Copy exactly, please, each line of the data below until the line that contains "Netflixで次何観る？" has been copied, beginning at the top.
========================================
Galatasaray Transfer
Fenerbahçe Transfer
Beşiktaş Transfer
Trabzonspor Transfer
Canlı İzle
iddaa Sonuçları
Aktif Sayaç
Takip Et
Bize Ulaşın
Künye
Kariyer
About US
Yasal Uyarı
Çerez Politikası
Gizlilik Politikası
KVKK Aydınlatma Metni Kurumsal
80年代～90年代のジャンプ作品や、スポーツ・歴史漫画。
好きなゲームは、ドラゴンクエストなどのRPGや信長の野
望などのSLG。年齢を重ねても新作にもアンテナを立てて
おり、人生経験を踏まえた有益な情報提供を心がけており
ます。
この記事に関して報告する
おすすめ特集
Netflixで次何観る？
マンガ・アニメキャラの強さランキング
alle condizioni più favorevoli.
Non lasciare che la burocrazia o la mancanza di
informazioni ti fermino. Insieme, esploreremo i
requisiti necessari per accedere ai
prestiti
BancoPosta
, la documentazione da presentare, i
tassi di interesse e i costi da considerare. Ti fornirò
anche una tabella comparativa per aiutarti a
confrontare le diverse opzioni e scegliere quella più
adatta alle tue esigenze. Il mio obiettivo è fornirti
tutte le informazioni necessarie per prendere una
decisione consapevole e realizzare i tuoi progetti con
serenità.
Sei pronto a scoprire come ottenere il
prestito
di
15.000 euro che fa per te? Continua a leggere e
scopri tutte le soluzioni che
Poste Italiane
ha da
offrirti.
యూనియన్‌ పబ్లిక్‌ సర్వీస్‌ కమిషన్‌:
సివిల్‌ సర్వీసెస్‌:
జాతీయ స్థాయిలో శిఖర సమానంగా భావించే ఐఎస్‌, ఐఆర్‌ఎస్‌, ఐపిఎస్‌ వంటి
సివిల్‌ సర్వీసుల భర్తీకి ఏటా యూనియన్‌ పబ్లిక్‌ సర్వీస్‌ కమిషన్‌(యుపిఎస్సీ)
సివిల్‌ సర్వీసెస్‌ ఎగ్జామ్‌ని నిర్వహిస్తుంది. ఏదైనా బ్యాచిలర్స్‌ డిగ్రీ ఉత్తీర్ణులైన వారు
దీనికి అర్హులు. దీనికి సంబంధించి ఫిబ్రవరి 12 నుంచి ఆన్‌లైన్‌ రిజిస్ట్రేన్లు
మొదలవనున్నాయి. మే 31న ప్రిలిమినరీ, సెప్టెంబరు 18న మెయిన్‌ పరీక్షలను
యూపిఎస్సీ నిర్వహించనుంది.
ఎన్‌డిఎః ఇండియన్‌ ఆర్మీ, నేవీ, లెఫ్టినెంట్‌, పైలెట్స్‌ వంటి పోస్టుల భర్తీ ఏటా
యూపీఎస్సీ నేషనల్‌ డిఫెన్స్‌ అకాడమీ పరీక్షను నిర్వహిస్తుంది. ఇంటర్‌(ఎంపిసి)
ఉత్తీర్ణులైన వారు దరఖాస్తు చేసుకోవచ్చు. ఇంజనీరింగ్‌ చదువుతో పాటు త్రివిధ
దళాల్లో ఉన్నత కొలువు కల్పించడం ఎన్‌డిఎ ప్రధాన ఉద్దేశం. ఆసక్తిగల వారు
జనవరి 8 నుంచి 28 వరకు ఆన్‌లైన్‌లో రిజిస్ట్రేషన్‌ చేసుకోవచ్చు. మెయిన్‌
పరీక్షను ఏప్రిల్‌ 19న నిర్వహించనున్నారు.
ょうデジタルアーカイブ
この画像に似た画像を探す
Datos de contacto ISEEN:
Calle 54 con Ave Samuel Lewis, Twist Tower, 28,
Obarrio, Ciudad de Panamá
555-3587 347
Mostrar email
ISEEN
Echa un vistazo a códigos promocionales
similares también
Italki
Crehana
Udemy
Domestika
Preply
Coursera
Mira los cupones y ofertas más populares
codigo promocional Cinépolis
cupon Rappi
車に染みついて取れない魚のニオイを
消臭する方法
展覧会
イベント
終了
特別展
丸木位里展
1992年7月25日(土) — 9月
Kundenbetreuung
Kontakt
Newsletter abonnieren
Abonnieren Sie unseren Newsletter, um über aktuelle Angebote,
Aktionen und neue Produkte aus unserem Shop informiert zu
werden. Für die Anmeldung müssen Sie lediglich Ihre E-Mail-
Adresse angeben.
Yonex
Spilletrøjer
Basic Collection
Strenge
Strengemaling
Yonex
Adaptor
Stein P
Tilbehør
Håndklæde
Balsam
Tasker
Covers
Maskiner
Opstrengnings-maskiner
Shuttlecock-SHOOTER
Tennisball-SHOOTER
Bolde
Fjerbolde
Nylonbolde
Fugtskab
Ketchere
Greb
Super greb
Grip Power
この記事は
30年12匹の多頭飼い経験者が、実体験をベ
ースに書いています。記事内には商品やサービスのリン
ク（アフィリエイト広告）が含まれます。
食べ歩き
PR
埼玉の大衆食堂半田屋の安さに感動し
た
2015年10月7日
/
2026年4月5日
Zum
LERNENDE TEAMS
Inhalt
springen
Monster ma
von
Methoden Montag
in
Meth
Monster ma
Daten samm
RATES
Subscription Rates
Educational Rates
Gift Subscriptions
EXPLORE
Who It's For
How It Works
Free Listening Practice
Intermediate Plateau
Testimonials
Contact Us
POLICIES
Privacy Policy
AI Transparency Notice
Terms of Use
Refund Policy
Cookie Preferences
========================================
* [Response to this task]
Galatasaray Transfer
Fenerbahçe Transfer
Beşiktaş Transfer
Trabzonspor Transfer
Canlı İzle
iddaa Sonuçları
Aktif Sayaç
Takip Et
Bize Ulaşın
Künye
Kariyer
About US
Yasal Uyarı
Çerez Politikası
Gizlilik Politikası
KVKK Aydınlatma Metni Kurumsal
80年代～90年代のジャンプ作品や、スポーツ・歴史漫画。
好きなゲームは、ドラゴンクエストなどのRPGや信長の野
望などのSLG。年齢を重ねても新作にもアンテナを立てて
おり、人生経験を踏まえた有益な情報提供を心がけており
ます。
この記事に関して報告する
おすすめ特集
Netflixで次何観る？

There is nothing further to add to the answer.